EXERCISE OBJECTIVE: I would like the records restated word for word, without the pictures.

##### DATA TO USE #####

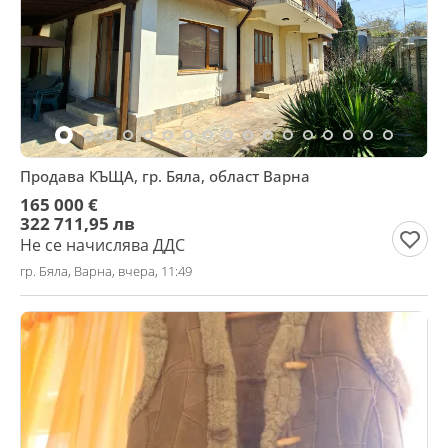
Продава КЪЩА, гр. Бяла, област Варна
165 000 €
322 711,95 лв
Не се начислява ДДС
гр. Бяла, Варна, вчера, 11:49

#####

TASK OUTPUT:
Продава КЪЩА, гр. Бяла, област Варна
165 000 €
322 711,95 лв
Не се начислява ДДС
гр. Бяла, Варна, вчера, 11:49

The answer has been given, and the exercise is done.